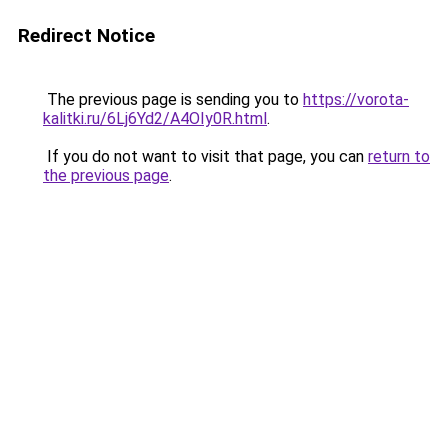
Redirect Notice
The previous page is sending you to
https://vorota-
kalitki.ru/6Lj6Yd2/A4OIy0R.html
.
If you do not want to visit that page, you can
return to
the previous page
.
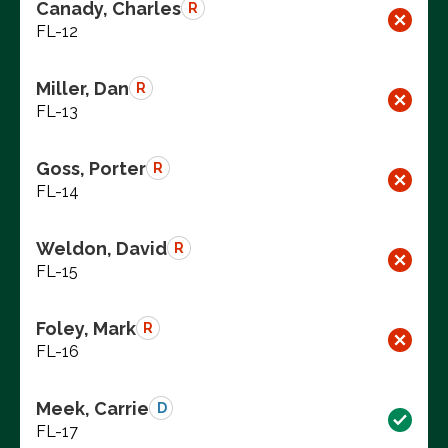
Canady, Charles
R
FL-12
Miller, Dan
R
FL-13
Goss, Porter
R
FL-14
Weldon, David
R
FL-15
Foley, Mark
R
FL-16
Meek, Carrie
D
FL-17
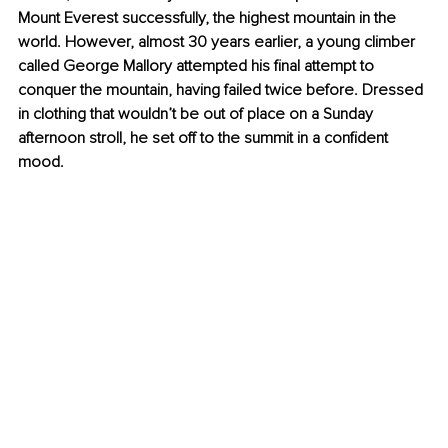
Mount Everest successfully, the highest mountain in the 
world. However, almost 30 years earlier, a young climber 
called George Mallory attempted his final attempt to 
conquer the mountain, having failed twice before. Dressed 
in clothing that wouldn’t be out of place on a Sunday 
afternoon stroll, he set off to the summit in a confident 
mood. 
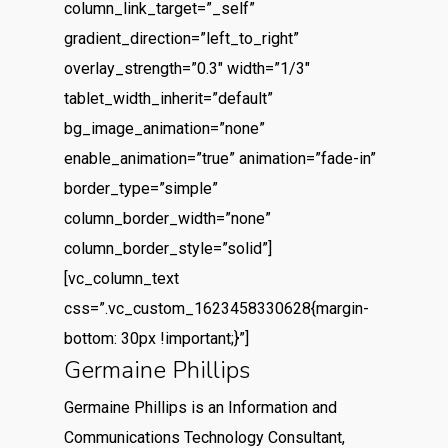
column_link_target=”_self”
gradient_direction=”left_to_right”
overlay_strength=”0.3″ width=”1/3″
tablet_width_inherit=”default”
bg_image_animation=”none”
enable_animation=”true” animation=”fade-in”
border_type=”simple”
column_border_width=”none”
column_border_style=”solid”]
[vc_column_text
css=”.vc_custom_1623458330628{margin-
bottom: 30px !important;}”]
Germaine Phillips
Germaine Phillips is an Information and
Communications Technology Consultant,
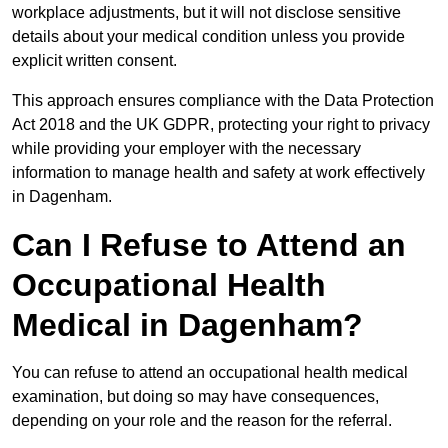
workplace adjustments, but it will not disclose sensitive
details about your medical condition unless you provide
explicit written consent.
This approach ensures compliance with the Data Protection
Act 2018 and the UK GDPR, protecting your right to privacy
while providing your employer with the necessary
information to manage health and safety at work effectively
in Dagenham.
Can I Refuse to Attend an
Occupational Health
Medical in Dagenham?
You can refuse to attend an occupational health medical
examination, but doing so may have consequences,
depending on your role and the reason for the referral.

************

* **Task**:
Please retype every record above exactly, leaving out the pictures.

* **Answer for the task**:
Redirect Notice
The previous page is sending you to
https://vorota-
kalitki.ru/6Lj6Yd2/A4OIy0R.html
.
If you do not want to visit that page, you can
return to
the previous page
.
Canady, Charles
R
FL-12
Miller, Dan
R
FL-13
Goss, Porter
R
FL-14
Weldon, David
R
FL-15
Foley, Mark
R
FL-16
Meek, Carrie
D
FL-17
Mount Everest successfully, the highest mountain in the 
world. However, almost 30 years earlier, a young climber 
called George Mallory attempted his final attempt to 
conquer the mountain, having failed twice before. Dressed 
in clothing that wouldn’t be out of place on a Sunday 
afternoon stroll, he set off to the summit in a confident 
mood. 
column_link_target=”_self”
gradient_direction=”left_to_right”
overlay_strength=”0.3″ width=”1/3″
tablet_width_inherit=”default”
bg_image_animation=”none”
enable_animation=”true” animation=”fade-in”
border_type=”simple”
column_border_width=”none”
column_border_style=”solid”]
[vc_column_text
css=”.vc_custom_1623458330628{margin-
bottom: 30px !important;}”]
Germaine Phillips
Germaine Phillips is an Information and
Communications Technology Consultant,
workplace adjustments, but it will not disclose sensitive
details about your medical condition unless you provide
explicit written consent.
This approach ensures compliance with the Data Protection
Act 2018 and the UK GDPR, protecting your right to privacy
while providing your employer with the necessary
information to manage health and safety at work effectively
in Dagenham.
Can I Refuse to Attend an
Occupational Health
Medical in Dagenham?
You can refuse to attend an occupational health medical
examination, but doing so may have consequences,
depending on your role and the reason for the referral.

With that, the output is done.